Introduction: The dysautonomia sympathetic hyperactivity or sympathetic storm syndrome (SSS) can occur in one third of patients with severe brain trauma, however, is still an entity without established treatment. The use of intravenous morphine is described for the treatment of SSS, and noted improvement mainly to lower frequencies of breathing and heartbeat. In this study we examine the effects of epidural morphine in patients with SSS. Patients and methods: We evaluated 3 patients (2 male, 1 female), with an average age of 20.6 years, victims of severe head trauma that presented SSS in hospital stay. The data collected included details of trauma, of physiology, medications used and symptoms. In these patients, infusion of morphine was realized 4 to 6 mg/d in the epidural space in the dorsal level with an average of 25.6 days.

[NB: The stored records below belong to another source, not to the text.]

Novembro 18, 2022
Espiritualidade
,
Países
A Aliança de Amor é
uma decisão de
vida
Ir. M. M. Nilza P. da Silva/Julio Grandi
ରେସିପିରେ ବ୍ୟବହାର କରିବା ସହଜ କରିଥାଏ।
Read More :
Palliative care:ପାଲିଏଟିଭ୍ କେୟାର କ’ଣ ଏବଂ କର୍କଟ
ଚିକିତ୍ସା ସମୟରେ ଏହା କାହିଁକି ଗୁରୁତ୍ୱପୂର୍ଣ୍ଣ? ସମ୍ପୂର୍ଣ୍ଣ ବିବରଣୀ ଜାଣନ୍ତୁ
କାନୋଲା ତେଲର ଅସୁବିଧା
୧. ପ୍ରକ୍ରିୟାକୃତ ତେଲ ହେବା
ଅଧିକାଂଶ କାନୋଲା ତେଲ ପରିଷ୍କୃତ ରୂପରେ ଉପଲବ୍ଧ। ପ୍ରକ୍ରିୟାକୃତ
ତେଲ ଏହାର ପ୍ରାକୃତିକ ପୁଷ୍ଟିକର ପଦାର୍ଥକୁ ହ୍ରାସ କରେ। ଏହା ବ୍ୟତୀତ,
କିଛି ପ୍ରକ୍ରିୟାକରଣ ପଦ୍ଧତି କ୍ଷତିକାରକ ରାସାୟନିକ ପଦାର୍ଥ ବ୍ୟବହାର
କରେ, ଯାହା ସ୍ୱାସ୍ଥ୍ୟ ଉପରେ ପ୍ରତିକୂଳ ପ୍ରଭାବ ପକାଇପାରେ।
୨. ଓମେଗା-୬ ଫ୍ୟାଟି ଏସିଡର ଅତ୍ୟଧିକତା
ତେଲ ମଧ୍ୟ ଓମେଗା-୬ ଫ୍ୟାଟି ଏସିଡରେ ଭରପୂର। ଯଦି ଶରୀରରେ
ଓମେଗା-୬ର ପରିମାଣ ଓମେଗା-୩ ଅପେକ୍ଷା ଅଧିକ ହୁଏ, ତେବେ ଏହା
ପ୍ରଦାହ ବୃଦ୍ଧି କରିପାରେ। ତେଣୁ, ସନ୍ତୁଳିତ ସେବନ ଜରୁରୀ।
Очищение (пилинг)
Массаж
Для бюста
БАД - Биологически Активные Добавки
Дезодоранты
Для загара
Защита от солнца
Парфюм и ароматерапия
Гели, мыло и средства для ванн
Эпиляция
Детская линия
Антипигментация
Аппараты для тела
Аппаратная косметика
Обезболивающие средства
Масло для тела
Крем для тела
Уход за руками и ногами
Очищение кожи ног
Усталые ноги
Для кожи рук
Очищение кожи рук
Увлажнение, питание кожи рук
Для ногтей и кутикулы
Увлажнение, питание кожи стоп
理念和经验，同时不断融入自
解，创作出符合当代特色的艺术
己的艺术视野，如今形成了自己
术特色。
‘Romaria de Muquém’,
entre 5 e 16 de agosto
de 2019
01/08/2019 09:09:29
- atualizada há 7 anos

Results: Two patients had tomographic signs of diffuse axonal injury and one patient had a large acute epidural hematoma underwent to surgery. The main symptoms found in three patients, were dysautonomia, sweating, tachycardia, hyperthermia and postures distonics. In two patients, the stiffness was comprehensive and in one patient in the distonic posture in left side. After the procedure of the epidural catheter implant with infusion of morphine was found in the first week an improvement of symptoms of hyperactivity sympathetic. Conclusion: The use of epidural morphine can be an alternative treatment for sympathetic hyperactivity in patients with SSS.